* [Required work]: Go through the listing and repeat each entry exactly, but include no pictures.

* [Supplied data]:
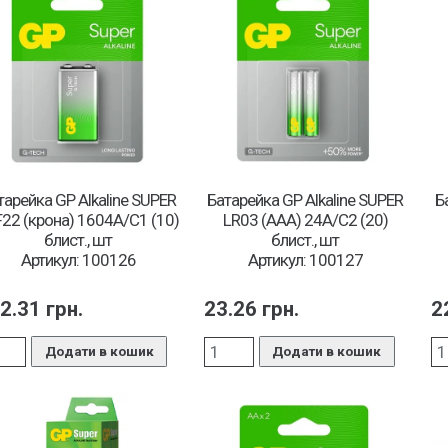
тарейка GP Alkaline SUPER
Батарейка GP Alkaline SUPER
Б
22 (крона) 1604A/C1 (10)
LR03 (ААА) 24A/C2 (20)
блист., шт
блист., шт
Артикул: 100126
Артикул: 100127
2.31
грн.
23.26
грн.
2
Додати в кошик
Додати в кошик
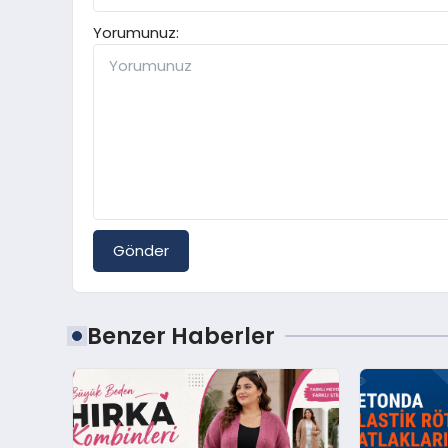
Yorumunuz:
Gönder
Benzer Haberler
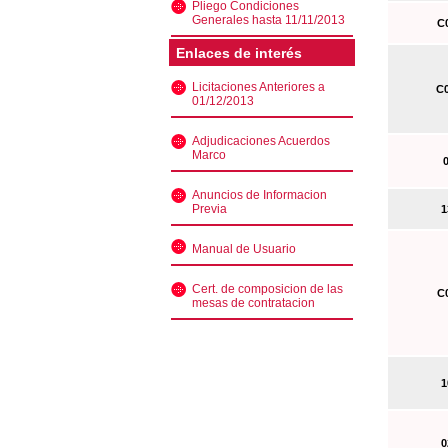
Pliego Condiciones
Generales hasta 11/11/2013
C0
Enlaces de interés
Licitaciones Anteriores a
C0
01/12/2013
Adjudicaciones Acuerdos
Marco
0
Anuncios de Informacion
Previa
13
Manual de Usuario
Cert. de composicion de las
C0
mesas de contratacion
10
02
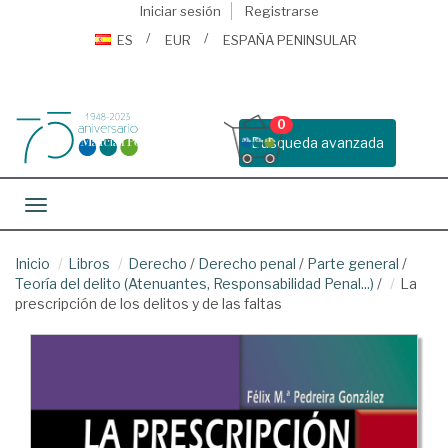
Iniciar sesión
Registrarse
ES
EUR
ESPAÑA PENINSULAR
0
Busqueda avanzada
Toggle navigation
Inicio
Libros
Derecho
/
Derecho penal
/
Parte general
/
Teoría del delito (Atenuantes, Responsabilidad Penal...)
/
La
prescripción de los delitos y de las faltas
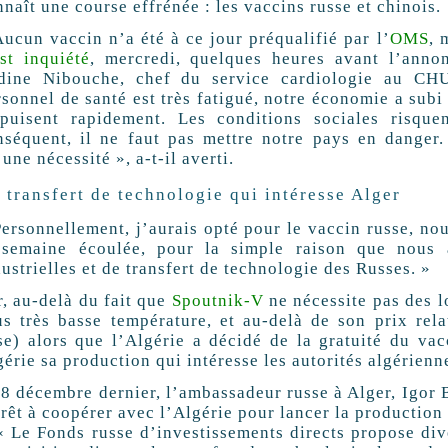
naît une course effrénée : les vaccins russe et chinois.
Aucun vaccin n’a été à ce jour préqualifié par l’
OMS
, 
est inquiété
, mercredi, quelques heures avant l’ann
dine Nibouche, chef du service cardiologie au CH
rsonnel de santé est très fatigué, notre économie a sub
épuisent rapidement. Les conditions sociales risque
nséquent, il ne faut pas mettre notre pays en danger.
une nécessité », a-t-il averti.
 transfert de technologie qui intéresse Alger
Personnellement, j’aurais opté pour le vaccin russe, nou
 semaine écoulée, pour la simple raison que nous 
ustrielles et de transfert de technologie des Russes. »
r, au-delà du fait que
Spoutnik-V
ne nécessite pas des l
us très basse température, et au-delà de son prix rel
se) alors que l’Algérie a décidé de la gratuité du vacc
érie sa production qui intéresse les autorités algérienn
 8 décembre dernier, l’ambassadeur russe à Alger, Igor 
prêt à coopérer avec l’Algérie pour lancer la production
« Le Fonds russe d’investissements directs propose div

* [Result of the exercise]:
тарейка GP Alkaline SUPER
Батарейка GP Alkaline SUPER
Б
22 (крона) 1604A/C1 (10)
LR03 (ААА) 24A/C2 (20)
блист., шт
блист., шт
Артикул: 100126
Артикул: 100127
2.31
грн.
23.26
грн.
2
Додати в кошик
Додати в кошик
Yorumunuz:
Gönder
Benzer Haberler
Pliego Condiciones
Generales hasta 11/11/2013
C0
Enlaces de interés
Licitaciones Anteriores a
C0
01/12/2013
Adjudicaciones Acuerdos
Marco
0
Anuncios de Informacion
Previa
13
Manual de Usuario
Cert. de composicion de las
C0
mesas de contratacion
10
02
Iniciar sesión
Registrarse
ES
EUR
ESPAÑA PENINSULAR
0
Busqueda avanzada
Toggle navigation
Inicio
Libros
Derecho
/
Derecho penal
/
Parte general
/
Teoría del delito (Atenuantes, Responsabilidad Penal...)
/
La
prescripción de los delitos y de las faltas
naît une course effrénée : les vaccins russe et chinois.
Aucun vaccin n’a été à ce jour préqualifié par l’
OMS
, 
est inquiété
, mercredi, quelques heures avant l’ann
dine Nibouche, chef du service cardiologie au CH
rsonnel de santé est très fatigué, notre économie a sub
épuisent rapidement. Les conditions sociales risque
nséquent, il ne faut pas mettre notre pays en danger.
une nécessité », a-t-il averti.
 transfert de technologie qui intéresse Alger
Personnellement, j’aurais opté pour le vaccin russe, nou
 semaine écoulée, pour la simple raison que nous 
ustrielles et de transfert de technologie des Russes. »
r, au-delà du fait que
Spoutnik-V
ne nécessite pas des l
us très basse température, et au-delà de son prix rel
se) alors que l’Algérie a décidé de la gratuité du vacc
érie sa production qui intéresse les autorités algérienn
 8 décembre dernier, l’ambassadeur russe à Alger, Igor 
prêt à coopérer avec l’Algérie pour lancer la production
« Le Fonds russe d’investissements directs propose div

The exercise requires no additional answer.